- Gobag Location in West Bengal, India Gobag Gobag (India)
- Coordinates: 23°35′52″N 86°45′31″E﻿ / ﻿23.5979°N 86.7587°E
- Country: India
- State: West Bengal
- District: Purulia

Population (2011)
- • Total: 1,395

Languages
- • Official: Bengali, English
- Time zone: UTC+5:30 (IST)
- PIN: 723160(Adra)
- Telephone/STD code: 03251
- Lok Sabha constituency: Bankura
- Vidhan Sabha constituency: Raghunathpur
- Website: purulia.gov.in

= Gobag =

Gobag is a village in the Neturia CD block in the Raghunathpur subdivision of the Purulia district in the state of West Bengal, India.

==Geography==

===Location===
Gobag is located at .

===Area overview===
Purulia district forms the lowest step of the Chota Nagpur Plateau. The general scenario is undulating land with scattered hills. Raghunathpur subdivision occupies the northern part of the district. 83.80% of the population of the subdivision lives in rural areas. However, there are pockets of urbanization and 16.20% of the population lives in urban areas. There are 14 census towns in the subdivision. It is presented in the map given alongside. There is a coal mining area around Parbelia and two thermal power plants are there – the 500 MW Santaldih Thermal Power Station and the 1200 MW Raghunathpur Thermal Power Station. The subdivision has a rich heritage of old temples, some of them belonging to the 11th century or earlier. The Banda Deul is a monument of national importance. The comparatively more recent in historical terms, Panchkot Raj has interesting and intriguing remains in the area.
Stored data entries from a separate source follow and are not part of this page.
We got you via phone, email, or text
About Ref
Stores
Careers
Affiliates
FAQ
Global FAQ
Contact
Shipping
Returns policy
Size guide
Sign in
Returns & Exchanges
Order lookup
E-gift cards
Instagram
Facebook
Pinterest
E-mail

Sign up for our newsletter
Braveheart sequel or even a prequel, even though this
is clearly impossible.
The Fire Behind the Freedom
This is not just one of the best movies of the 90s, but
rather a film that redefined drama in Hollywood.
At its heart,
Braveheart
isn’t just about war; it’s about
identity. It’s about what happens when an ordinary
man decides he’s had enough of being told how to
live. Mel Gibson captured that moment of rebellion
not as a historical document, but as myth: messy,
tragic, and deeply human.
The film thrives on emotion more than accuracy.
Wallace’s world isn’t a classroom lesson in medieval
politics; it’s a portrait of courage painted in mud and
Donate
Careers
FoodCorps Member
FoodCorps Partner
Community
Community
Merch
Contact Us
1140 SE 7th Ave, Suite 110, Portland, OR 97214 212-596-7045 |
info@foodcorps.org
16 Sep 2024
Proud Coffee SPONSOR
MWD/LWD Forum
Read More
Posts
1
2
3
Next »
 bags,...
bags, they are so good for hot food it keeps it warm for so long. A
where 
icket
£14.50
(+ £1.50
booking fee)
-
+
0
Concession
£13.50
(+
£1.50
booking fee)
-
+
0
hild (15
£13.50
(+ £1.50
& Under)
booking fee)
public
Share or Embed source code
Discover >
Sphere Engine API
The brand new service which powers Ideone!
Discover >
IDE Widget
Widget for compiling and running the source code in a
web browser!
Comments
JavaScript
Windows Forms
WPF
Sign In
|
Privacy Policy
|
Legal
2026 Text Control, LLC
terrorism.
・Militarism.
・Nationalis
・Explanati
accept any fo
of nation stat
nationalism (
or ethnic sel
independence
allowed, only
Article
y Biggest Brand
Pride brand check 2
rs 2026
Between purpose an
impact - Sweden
Note: The map alongside presents some of the notable locations in the subdivision. All places marked in the map are linked in the larger full screen map.

==Demographics==
According to the 2011 Census of India Gobag had a total population of 1,395 of which 715 (51%) were males and 680 (49%) were females. There were 165 persons in the age range of 0–6 years. The total number of literate persons in Gobag was 882 (71.71% of the population over 6 years).

==Civic administration==
===CD block HQ===
The headquarters of Neturia CD block are located at Gobag (Ramkanali).

==Transport==

Ramkanali is a station on the Asansol-Adra line of South Eastern Railway.

==Education==
Janardandih High School is a Bengali-medium coeducational institution established in 1950. It has facilities for teaching from class V to class XII. It has a library with 6,500 books.

Gobag Junior High School is a Bengali-medium girls only institution established in 2011. It has facilities for teaching from class V to class VIII.

Ramkanali Purushottam Vidyapith is an English-medium coeducation institution. It was established in 2006 by Dr. Chittaranjan Chowdhuri, as per the ideals of Sri Sri Thakur Anukul Chandra. It has facilities for teaching from pre-nursery to class XII. It has a boys hostel.

==Culture==
Garh Panchkot is a ruined 16th century fort/ palace of the Panchkot Raj at the foot of the Panchet Hill.

Achkoda, located in this block, showcases aatchala-style temples with terracotta work on the walls. One of these temples is dedicated to Raghunath and it was constructed by the local landlord of the area. Other temples are mortuary temples of Vaishnava sadhaks.

==Healthcare==
Harmadih Rural Hospital, with 30 beds at Harmadih, is the major government medical facility in the Neturia CD block.